- Bounding box prediction data

※

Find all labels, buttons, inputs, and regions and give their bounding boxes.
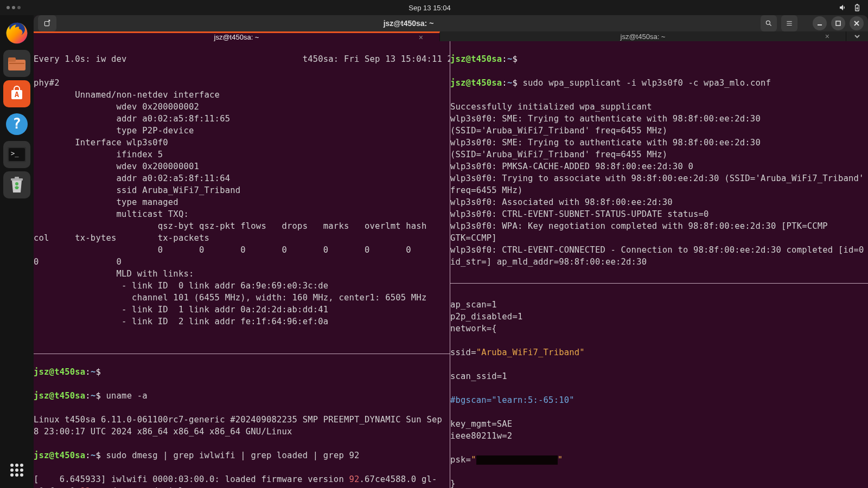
tab-label: jsz@t450sa: ~ (621, 33, 666, 41)
svg-point-21 (20, 473, 23, 477)
svg-point-19 (10, 473, 14, 477)
new-tab-button[interactable] (38, 15, 56, 31)
window-title: jsz@t450sa: ~ (61, 19, 756, 28)
gnome-top-bar: Sep 13 15:04 (0, 0, 868, 15)
svg-rect-22 (44, 22, 49, 26)
redacted-psk (476, 455, 558, 465)
volume-icon (839, 3, 847, 12)
ubuntu-dock: A ? >_ (0, 15, 34, 488)
battery-icon (853, 3, 861, 12)
close-button[interactable] (850, 16, 864, 30)
svg-point-16 (10, 468, 14, 472)
terminal-body[interactable]: Every 1.0s: iw dev t450sa: Fri Sep 13 15… (34, 41, 868, 488)
watch-output: Every 1.0s: iw dev t450sa: Fri Sep 13 15… (34, 41, 450, 354)
tab-expand-button[interactable] (846, 31, 868, 41)
hamburger-button[interactable] (781, 15, 797, 31)
svg-rect-2 (8, 57, 16, 62)
hamburger-icon (786, 20, 793, 27)
dock-terminal[interactable]: >_ (3, 141, 30, 168)
terminal-window: jsz@t450sa: ~ jsz@t450sa: ~ × jsz@t450sa… (34, 15, 868, 488)
dock-software[interactable]: A (3, 80, 30, 107)
tab-close-icon[interactable]: × (825, 32, 829, 41)
dock-trash[interactable] (3, 171, 30, 198)
tab-0[interactable]: jsz@t450sa: ~ × (34, 31, 440, 41)
dock-files[interactable] (3, 50, 30, 77)
tab-bar: jsz@t450sa: ~ × jsz@t450sa: ~ × (34, 31, 868, 41)
svg-point-17 (15, 468, 18, 472)
search-button[interactable] (761, 15, 777, 31)
svg-point-23 (766, 21, 770, 24)
svg-text:A: A (15, 90, 20, 99)
svg-point-14 (15, 464, 18, 467)
svg-point-13 (10, 464, 14, 467)
svg-text:>_: >_ (11, 150, 19, 157)
svg-text:?: ? (12, 115, 21, 132)
svg-rect-3 (9, 63, 24, 64)
tab-1[interactable]: jsz@t450sa: ~ × (440, 31, 846, 41)
tmux-left-pane[interactable]: Every 1.0s: iw dev t450sa: Fri Sep 13 15… (34, 41, 450, 488)
dock-help[interactable]: ? (3, 111, 30, 138)
tab-label: jsz@t450sa: ~ (214, 33, 259, 41)
clock[interactable]: Sep 13 15:04 (21, 4, 839, 12)
dock-firefox[interactable] (3, 20, 30, 47)
svg-point-20 (15, 473, 18, 477)
dock-show-apps[interactable] (3, 457, 30, 484)
maximize-button[interactable] (831, 16, 845, 30)
tab-close-icon[interactable]: × (419, 33, 423, 42)
system-tray[interactable] (839, 3, 861, 12)
svg-rect-24 (836, 21, 840, 25)
activities-corner[interactable] (7, 6, 21, 9)
svg-point-18 (20, 468, 23, 472)
shell-left[interactable]: jsz@t450sa:~$ jsz@t450sa:~$ uname -a Lin… (34, 354, 450, 488)
svg-point-15 (20, 464, 23, 467)
minimize-button[interactable] (813, 16, 827, 30)
titlebar: jsz@t450sa: ~ (34, 15, 868, 31)
chevron-down-icon (854, 33, 860, 40)
svg-rect-12 (15, 177, 19, 179)
search-icon (765, 20, 773, 27)
tmux-right-pane[interactable]: jsz@t450sa:~$ jsz@t450sa:~$ sudo wpa_sup… (450, 41, 868, 488)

※

- Task objective
The string "tmux" may appear in lines of the entries above. Say how many such lines there are, as a number only.

- Written solution
2